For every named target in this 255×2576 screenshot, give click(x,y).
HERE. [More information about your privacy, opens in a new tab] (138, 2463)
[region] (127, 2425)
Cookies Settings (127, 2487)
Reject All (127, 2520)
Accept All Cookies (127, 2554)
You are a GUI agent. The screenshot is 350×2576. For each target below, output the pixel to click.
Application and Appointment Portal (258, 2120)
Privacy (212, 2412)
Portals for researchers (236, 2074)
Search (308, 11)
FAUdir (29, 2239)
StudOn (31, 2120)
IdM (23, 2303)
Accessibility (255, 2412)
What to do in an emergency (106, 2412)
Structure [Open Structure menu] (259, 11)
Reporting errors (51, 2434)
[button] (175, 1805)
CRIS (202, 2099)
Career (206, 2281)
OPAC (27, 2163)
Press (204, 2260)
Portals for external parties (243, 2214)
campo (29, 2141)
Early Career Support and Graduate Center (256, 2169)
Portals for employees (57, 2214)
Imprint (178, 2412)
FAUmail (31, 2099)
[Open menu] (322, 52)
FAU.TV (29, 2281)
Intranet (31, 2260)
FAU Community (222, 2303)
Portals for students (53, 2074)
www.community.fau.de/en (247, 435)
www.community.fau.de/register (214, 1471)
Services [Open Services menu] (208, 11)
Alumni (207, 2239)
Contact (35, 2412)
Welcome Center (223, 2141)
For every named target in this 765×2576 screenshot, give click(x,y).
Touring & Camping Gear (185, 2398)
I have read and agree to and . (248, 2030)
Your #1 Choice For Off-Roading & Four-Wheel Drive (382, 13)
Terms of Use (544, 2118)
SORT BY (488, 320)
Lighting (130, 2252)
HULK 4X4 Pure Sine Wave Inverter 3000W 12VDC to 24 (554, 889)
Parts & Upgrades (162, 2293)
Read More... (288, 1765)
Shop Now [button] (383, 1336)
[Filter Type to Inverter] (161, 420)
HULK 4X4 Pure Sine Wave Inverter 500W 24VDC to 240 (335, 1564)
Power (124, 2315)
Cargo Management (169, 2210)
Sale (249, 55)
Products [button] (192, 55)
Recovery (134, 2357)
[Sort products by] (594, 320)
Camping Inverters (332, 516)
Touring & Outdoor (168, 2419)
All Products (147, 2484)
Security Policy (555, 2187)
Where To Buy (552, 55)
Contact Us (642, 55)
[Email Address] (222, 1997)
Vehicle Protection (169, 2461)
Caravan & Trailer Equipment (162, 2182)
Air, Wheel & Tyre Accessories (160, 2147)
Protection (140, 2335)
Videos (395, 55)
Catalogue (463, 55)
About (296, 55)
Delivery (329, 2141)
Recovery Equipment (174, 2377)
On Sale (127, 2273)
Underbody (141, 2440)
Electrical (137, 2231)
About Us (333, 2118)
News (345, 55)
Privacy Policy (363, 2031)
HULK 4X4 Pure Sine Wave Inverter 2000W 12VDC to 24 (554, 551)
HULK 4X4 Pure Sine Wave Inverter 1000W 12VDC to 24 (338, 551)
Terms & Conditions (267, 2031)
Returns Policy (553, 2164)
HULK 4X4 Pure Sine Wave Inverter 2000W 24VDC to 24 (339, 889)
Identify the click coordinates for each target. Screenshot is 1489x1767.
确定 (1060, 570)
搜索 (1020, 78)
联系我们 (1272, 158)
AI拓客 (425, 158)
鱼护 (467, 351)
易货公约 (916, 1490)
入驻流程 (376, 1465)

——————————

* What this task involves
Each record above is to be reproduced word for word.

* Output of the task
For every named target in this 255×2576 screenshot, give click(x,y).
HERE. [More information about your privacy, opens in a new tab] (138, 2463)
[region] (127, 2425)
Cookies Settings (127, 2487)
Reject All (127, 2520)
Accept All Cookies (127, 2554)
You are a GUI agent. The screenshot is 350×2576. For each target below, output the pixel to click.
Application and Appointment Portal (258, 2120)
Privacy (212, 2412)
Portals for researchers (236, 2074)
Search (308, 11)
FAUdir (29, 2239)
StudOn (31, 2120)
IdM (23, 2303)
Accessibility (255, 2412)
What to do in an emergency (106, 2412)
Structure [Open Structure menu] (259, 11)
Reporting errors (51, 2434)
[button] (175, 1805)
CRIS (202, 2099)
Career (206, 2281)
OPAC (27, 2163)
Press (204, 2260)
Portals for external parties (243, 2214)
campo (29, 2141)
Early Career Support and Graduate Center (256, 2169)
Portals for employees (57, 2214)
Imprint (178, 2412)
FAUmail (31, 2099)
[Open menu] (322, 52)
FAU.TV (29, 2281)
Intranet (31, 2260)
FAU Community (222, 2303)
Portals for students (53, 2074)
www.community.fau.de/en (247, 435)
www.community.fau.de/register (214, 1471)
Services [Open Services menu] (208, 11)
Alumni (207, 2239)
Contact (35, 2412)
Welcome Center (223, 2141)
For every named target in this 765×2576 screenshot, give click(x,y).
Touring & Camping Gear (185, 2398)
I have read and agree to and . (248, 2030)
Your #1 Choice For Off-Roading & Four-Wheel Drive (382, 13)
Terms of Use (544, 2118)
SORT BY (488, 320)
Lighting (130, 2252)
HULK 4X4 Pure Sine Wave Inverter 3000W 12VDC to 24 (554, 889)
Parts & Upgrades (162, 2293)
Read More... (288, 1765)
Shop Now [button] (383, 1336)
[Filter Type to Inverter] (161, 420)
HULK 4X4 Pure Sine Wave Inverter 500W 24VDC to 240 (335, 1564)
Power (124, 2315)
Cargo Management (169, 2210)
Sale (249, 55)
Products [button] (192, 55)
Recovery (134, 2357)
[Sort products by] (594, 320)
Camping Inverters (332, 516)
Touring & Outdoor (168, 2419)
All Products (147, 2484)
Security Policy (555, 2187)
Where To Buy (552, 55)
Contact Us (642, 55)
[Email Address] (222, 1997)
Vehicle Protection (169, 2461)
Caravan & Trailer Equipment (162, 2182)
Air, Wheel & Tyre Accessories (160, 2147)
Protection (140, 2335)
Videos (395, 55)
Catalogue (463, 55)
About (296, 55)
Delivery (329, 2141)
Recovery Equipment (174, 2377)
On Sale (127, 2273)
Underbody (141, 2440)
Electrical (137, 2231)
About Us (333, 2118)
News (345, 55)
Privacy Policy (363, 2031)
HULK 4X4 Pure Sine Wave Inverter 2000W 12VDC to 24 (554, 551)
HULK 4X4 Pure Sine Wave Inverter 1000W 12VDC to 24 (338, 551)
Terms & Conditions (267, 2031)
Returns Policy (553, 2164)
HULK 4X4 Pure Sine Wave Inverter 2000W 24VDC to 24 (339, 889)
Identify the click coordinates for each target. Screenshot is 1489x1767.
确定 (1060, 570)
搜索 (1020, 78)
联系我们 (1272, 158)
AI拓客 (425, 158)
鱼护 (467, 351)
易货公约 (916, 1490)
入驻流程 (376, 1465)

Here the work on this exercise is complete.